No soy de las que suelen escribir cada que hay una tragedia o la muerte
de un personaje famoso, que aprovecha estas oportunidades para sacar el lado
literario y activista de redes sociales para expresar con palabras rebuscadas y
supuestamente enardecidas o tristes el sentimiento que dejan los hechos del
entorno. Sí, estamos de la chingada.
Dicho esto, la mañana de este miércoles el sentimiento me ganó. Abrir
los ojos y toparme con la noticia de la muerte de Julio Scherer fue el primer
madrazo. Seguir leyendo y ver el atentado a la revista Charles Hebdo fue el
segundo, la muerte de los 12 colaboradores de esta publicación me dieron ganas de jalar las
sábanas y cerrar los ojos.
Vamos por partes. Muchos hablan de las enseñanzas de Scherer, el
grandísimo legado que dejó en la vida periodística del país, sus libros, sus
análisis y demás. Pero en mi caso el impacto llegó a un nivel personal, aunque
claro nunca tuve la oportunidad de conocer al maestro.
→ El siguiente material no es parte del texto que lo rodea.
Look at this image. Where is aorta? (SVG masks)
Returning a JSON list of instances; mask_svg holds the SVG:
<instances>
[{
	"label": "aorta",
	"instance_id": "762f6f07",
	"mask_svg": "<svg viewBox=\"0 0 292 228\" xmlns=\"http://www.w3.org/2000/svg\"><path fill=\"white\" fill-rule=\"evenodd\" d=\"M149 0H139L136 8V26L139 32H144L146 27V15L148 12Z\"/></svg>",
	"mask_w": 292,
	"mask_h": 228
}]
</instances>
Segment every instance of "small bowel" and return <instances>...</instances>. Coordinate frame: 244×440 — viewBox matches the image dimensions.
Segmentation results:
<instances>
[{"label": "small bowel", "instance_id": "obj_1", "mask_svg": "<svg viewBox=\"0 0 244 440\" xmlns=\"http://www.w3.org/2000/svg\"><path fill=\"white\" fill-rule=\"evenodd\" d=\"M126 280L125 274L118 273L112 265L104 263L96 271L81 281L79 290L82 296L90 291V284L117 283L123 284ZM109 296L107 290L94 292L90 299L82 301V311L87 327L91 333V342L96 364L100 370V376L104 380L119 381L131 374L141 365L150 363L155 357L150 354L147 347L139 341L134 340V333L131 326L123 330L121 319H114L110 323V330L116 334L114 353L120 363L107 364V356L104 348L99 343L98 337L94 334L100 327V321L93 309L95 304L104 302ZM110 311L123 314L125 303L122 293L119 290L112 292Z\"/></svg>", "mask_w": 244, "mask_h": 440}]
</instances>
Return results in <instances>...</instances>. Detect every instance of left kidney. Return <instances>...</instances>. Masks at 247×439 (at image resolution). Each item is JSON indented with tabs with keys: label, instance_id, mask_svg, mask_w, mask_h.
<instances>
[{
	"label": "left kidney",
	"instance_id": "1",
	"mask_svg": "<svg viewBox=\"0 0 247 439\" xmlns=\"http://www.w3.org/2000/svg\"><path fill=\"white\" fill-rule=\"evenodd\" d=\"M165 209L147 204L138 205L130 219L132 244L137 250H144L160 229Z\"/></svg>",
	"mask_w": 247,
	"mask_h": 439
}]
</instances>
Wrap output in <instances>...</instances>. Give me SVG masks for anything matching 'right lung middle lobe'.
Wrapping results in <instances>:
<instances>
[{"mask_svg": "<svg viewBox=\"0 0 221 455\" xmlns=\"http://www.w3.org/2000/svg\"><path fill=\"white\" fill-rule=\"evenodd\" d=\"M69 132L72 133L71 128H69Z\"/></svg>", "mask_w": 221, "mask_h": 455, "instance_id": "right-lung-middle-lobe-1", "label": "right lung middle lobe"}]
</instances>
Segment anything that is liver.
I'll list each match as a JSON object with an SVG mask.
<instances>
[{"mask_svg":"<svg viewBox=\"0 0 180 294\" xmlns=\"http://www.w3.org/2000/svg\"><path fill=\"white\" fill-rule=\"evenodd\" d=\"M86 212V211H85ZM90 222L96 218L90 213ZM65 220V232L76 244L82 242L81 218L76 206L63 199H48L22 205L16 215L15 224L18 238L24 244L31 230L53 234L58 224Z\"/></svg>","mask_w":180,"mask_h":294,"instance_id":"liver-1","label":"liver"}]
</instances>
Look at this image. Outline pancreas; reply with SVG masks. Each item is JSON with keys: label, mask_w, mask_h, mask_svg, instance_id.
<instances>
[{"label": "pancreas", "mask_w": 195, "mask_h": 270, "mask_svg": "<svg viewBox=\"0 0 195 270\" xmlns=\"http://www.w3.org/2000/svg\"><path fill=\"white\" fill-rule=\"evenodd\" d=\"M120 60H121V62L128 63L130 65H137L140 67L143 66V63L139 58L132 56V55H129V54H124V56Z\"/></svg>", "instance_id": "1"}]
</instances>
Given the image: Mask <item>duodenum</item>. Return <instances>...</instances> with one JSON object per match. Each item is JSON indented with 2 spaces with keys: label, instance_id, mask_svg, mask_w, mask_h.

Su muerte acabó de
atizar el sentimiento que me invadió hace ya poco más de un mes con la noticia
del fallecimiento de Vicente Leñero.
Estas dos muertes, de estos dos personajazos me hizo recordar cómo
ellos, de una manera metafórica, ayudaron a sacarme de un lugar oscuro hace
algunos años. Quienes me conocen y con quienes compartí ese episodio saben que
2007 fue un año difícil, la censura de la Catarina, ese pequeño periódico
universitario que fue parte fundamental de la vida de esos
jóvenes estudiantes de periodismo que fuimos en algún momento; el que nos
arrancaran ese proyecto fue un shock que nos tomó mucho pero mucho tiempo salir
adelante.
Meses después de ese episodio, iniciando mi último año de universitaria,
recuerdo estar en la biblioteca del campus acompañada por una amiga, a falta de
la oficina del periódico ese se volvió uno de mis refugios preferidos. No
recuerdo si fue por recomendación de ella o por motivación personal tomé el
libro de Los Periodistas de Vicente Leñero; aún recuerdo el empastado rojo y el
olor a texto viejo que fueron parte del condimento de mi amor por ese volumen.
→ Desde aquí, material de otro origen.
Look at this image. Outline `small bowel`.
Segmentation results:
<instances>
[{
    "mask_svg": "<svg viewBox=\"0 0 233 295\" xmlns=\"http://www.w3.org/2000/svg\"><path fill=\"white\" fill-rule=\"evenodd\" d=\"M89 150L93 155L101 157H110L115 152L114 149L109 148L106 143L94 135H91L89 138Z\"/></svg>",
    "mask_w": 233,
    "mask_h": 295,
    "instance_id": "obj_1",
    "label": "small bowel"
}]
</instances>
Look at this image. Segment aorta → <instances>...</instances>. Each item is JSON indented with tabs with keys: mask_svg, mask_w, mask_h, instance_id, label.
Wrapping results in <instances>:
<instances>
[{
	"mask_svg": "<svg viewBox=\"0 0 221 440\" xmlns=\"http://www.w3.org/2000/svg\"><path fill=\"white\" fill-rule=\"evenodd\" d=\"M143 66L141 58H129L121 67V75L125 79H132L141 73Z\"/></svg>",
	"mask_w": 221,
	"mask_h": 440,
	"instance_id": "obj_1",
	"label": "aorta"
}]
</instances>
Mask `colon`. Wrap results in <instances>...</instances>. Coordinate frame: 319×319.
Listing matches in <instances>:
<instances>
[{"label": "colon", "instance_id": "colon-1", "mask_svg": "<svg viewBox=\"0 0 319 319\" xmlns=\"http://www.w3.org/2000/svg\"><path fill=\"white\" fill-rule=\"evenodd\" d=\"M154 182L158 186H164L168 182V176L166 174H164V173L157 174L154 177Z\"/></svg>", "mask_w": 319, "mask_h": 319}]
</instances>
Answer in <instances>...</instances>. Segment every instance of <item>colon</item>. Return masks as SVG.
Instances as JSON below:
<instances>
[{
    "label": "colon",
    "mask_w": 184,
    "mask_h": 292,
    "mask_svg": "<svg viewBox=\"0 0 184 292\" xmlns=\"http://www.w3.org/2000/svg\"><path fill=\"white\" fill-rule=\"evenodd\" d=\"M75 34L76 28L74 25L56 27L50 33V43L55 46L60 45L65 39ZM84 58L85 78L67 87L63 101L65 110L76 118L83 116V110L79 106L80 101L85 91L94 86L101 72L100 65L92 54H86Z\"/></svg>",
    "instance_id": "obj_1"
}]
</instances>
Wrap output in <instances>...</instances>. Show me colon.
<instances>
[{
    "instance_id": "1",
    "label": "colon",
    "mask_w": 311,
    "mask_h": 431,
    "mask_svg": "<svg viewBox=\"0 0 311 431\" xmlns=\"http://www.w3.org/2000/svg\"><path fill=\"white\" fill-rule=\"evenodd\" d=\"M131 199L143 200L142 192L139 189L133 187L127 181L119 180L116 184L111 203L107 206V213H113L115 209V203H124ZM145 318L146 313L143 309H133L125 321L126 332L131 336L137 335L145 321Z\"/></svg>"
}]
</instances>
El libro, narrado desde la pluma de Leñero, describía el golpe a
Excélsior, la crisis al interior del periódico y la lucha que emprendieron
quienes salieron en julio de 1976 del diario para la creación del semanario
Proceso; todo se sentía tan cercano, tan propio, más allá de las palabras
idealistas con las que uno se llena la cabeza a esa edad de que el periodismo
siempre será libre, y más bien parecía un llamado para aterrizarnos y decir
“eso que pasó, seguirá pasando, así que aguanten vara”.
Ese libro fue un respiro, fue un apoyo indirecto, y fue lo que me dio
bríos para apurarme, hacer mi tesis y graduarme –tesis que, por cierto, fue
completamente inspirada en el libro, y fue un análisis comparativo de los casos
de censura que llevaron a la creación de Proceso y emeequis-.
Pasaron los años, y la imagen de los expulsados de Excélsior se quedó
grabada en mi cabeza, como una estampita se santos a los que recurría en mis
momentos de frustración profesional.
Por eso, a principios de diciembre, cuando me enteré que el autor de mi
evangelio favorito había muerto, sentí un pequeño tirón en la panza, pero seguí
adelante. Ahora, esta semana se fue el segundo, el autor intelectual, el líder
de ese grupo que fue mi apoyo, y me entró el sentimiento, pero no la
desesperanza. La imagen seguirá ahí, y la estampita se mantendrá en mis
neuronas, ahora con mayor arraigo, pues es lo único que queda de aquellos que
se van. Sólo el recuerdo y las enseñanzas que nos dejaron.